Alors que la firme est de plus en plus concurrencée sur son terrain du prix agressif, que ce soit par Citroën ou MG, la firme roumaine n’a pas fait d’annonce marquante sur ce point. Elle a surtout fait l’inverse de ce qu’on attend d’elle : dévoiler un deuxième véhicule pour son haut de gamme. Après le Bigster, place au Striker, un break baroudeur, certes promis abordable, mais on est maintenant très loin de la voiture populaire à moins de 10 000 € ! Pendant ce temps, les ventes de Dacia connaissent une inhabituelle zone de turbulences…
Sur le plan des annonces, on a été mal habitués par l’ère de Meo. Terminée donc l’époque de la communication pleine de paillettes de l’ancien DG. Avec son air de notaire de province, François Provost assume une partition moins flamboyante. Luca de Meo faisait du spectacle industriel. Provost fait de la gestion. On est passé de la keynote façon Apple à l’assemblée générale d’une mutuelle. Pas d’esbroufe, du sérieux, du solide. Du fade aussi donc et de l’ennuyant.

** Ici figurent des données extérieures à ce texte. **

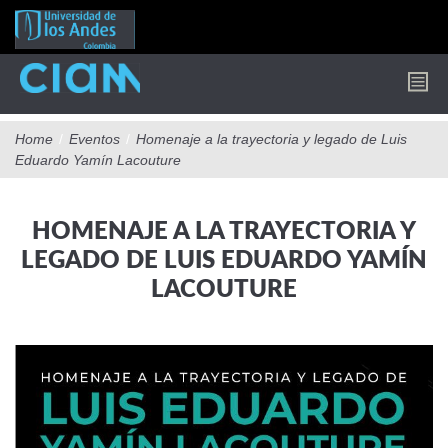
Pasar
al
contenido
principal
Home
/
Eventos
/
Homenaje a la trayectoria y legado de Luis
Eduardo Yamín Lacouture
HOMENAJE A LA TRAYECTORIA Y
LEGADO DE LUIS EDUARDO YAMÍN
LACOUTURE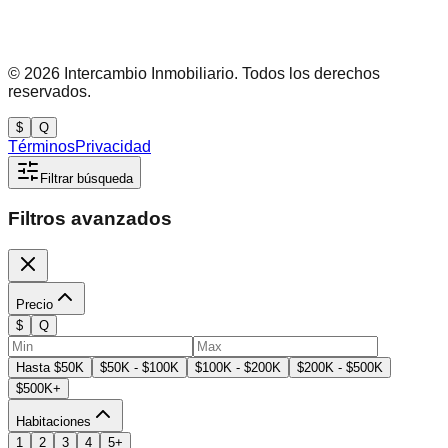
©
2026
Intercambio Inmobiliario. Todos los derechos
reservados.
$
Q
Términos
Privacidad
Filtrar búsqueda
Filtros avanzados
Precio
$
Q
Hasta $50K
$50K - $100K
$100K - $200K
$200K - $500K
$500K+
Habitaciones
1
2
3
4
5+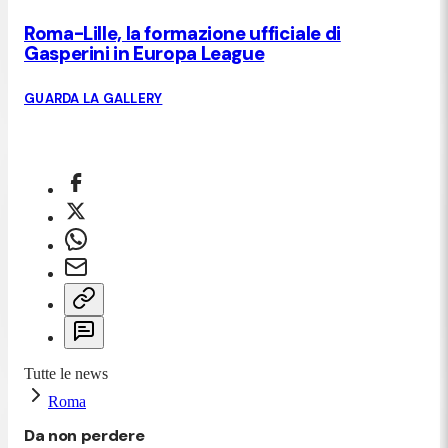
Roma-Lille, la formazione ufficiale di
Gasperini in Europa League
GUARDA LA GALLERY
Tutte le news
Roma
Da non perdere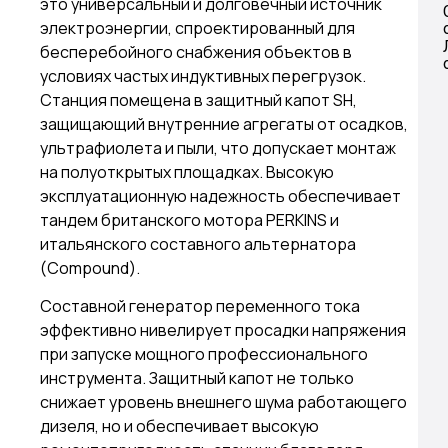
это универсальный и долговечный источник
электроэнергии, спроектированный для
бесперебойного снабжения объектов в
условиях частых индуктивных перегрузок.
Станция помещена в защитный капот SH,
защищающий внутренние агрегаты от осадков,
ультрафиолета и пыли, что допускает монтаж
на полуоткрытых площадках. Высокую
эксплуатационную надежность обеспечивает
тандем британского мотора PERKINS и
итальянского составного альтернатора
(Compound).
Составной генератор переменного тока
эффективно нивелирует просадки напряжения
при запуске мощного профессионального
инструмента. Защитный капот не только
снижает уровень внешнего шума работающего
дизеля, но и обеспечивает высокую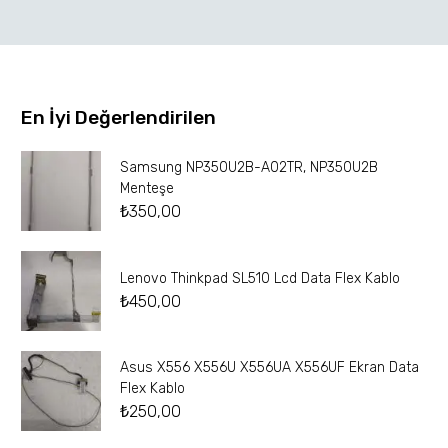
En İyi Değerlendirilen
Samsung NP350U2B-A02TR, NP350U2B
Menteşe
₺
350,00
Lenovo Thinkpad SL510 Lcd Data Flex Kablo
₺
450,00
Asus X556 X556U X556UA X556UF Ekran Data
Flex Kablo
₺
250,00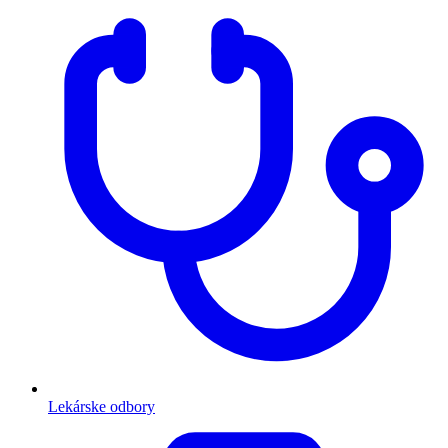
Lekárske odbory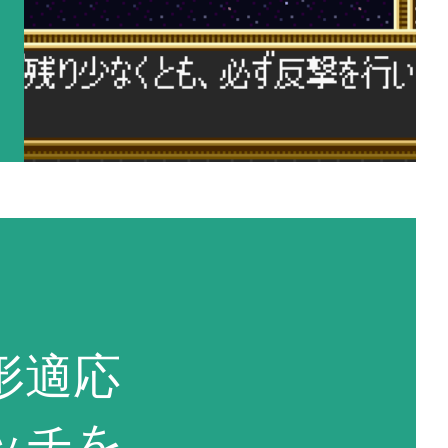
形適応
ッチを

En amoureux de l’auto, Luca de Meo avait la bonne habitude d’agrémenter les annonces stratégiques de révélations produits, comme s’il m’envoyait un petit sucre pour me faire plaisir. On se souvient bien sûr que le clou du spectacle de sa Renaulution était la révélation du prototype de la R5. De quoi faire le buzz bien au-delà de la presse économique et automobile.
J’espérais un coup semblable, d’autant que Renault a un nouveau chef du design depuis quelques mois, le moment était donc venu pour lui de se faire connaître avec son manifeste pour le Losange, une étude pour annoncer un avenir qui fait envie.
Il y a bien eu quelques levées de voile avec musique plus forte pour réveiller l’auditoire cette semaine. Mais sur deux concepts pas vraiment intéressants : un petit 4×4 destiné à l’Inde et un démonstrateur technologique qui semblait avoir été sorti d’un placard pour occuper la scène. Aussitôt vu, aussitôt oublié.
Le côté très sérieux de François Provost va-t-il influencer la gamme Renault ? J’espère que non, mais cette présentation m’a quand même donné l’impression qu’après avoir multiplié les bons coups sous l’ère de Meo, le Losange n’avait plus rien sous le pied pour entretenir la flamme. C’était pourtant le moment de le faire. Le plan est rationnel, probablement efficace. J’aurais aimé qu’il soit aussi un peu plus passionnant.